Il pappagallo di «Portobello» e le presunte crudeltà
Caro direttore, ho visto la prima puntata di «Portobello». Ho 25 anni e non posso fare confronti con l’originale di Enzo Tortora, ma una cosa mi ha rattristato: vedere il povero pappagallo tra luci e telecamere, con decine di persone che gli si affollano attorno solo per fargli dire «Portobello». Ho trovato la cosa crudele...
Amelia Della Vigna
Cara Amelia, la sua opinione è condivisa da molti animalisti che hanno attaccato Antonella Clerici sostenendo che il pappagallo veniva maltrattato. Erano gli stessi, probabilmente, che avevano criticato aspramente Fabio Fazio per il suo acquario a «Che tempo che fa». Io ho tre cani e in passato ho avuto in casa di tutto: gatti, conigli, canarini, criceti. Ancora oggi prima di programmare una vacanza cerco di trovare una soluzione per i miei cani, persino se vado al cinema mi preoccupo del fatto che loro stiano a casa da soli per qualche ora.

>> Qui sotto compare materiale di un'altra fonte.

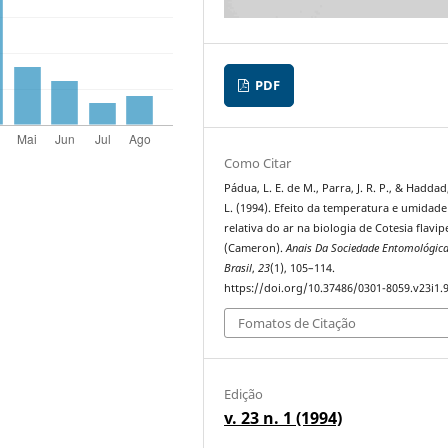
PDF
Como Citar
Pádua, L. E. de M., Parra, J. R. P., & Haddad
L. (1994). Efeito da temperatura e umidade
relativa do ar na biologia de Cotesia flavip
(Cameron).
Anais Da Sociedade Entomológic
Brasil
,
23
(1), 105–114.
https://doi.org/10.37486/0301-8059.v23i1.
Fomatos de Citação
Edição
v. 23 n. 1 (1994)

Li tratto direi «fin troppo» da umani (o almeno, questa è l’accusa di mia mamma), ma vedendo «Portobello» non ho pensato a crudeltà o altro: ho pensato che certi animalisti siano troppo radicali ed esagerino. E allora il cane Rex, i cavalli di Terence Hill in «Un passo dal cielo» e gli innumerevoli «colleghi» televisivi del pappagallo della Clerici? Tutti vittime di torture? No, perché in tv (e nei film) gli animali sono protetti da leggi che ne regolano l’utilizzo. Invece crudeltà, maltrattamenti e abbandoni appartengono purtroppo alla vita reale. E spesso i vigliacchi che li compiono la fanno franca. (a.v.)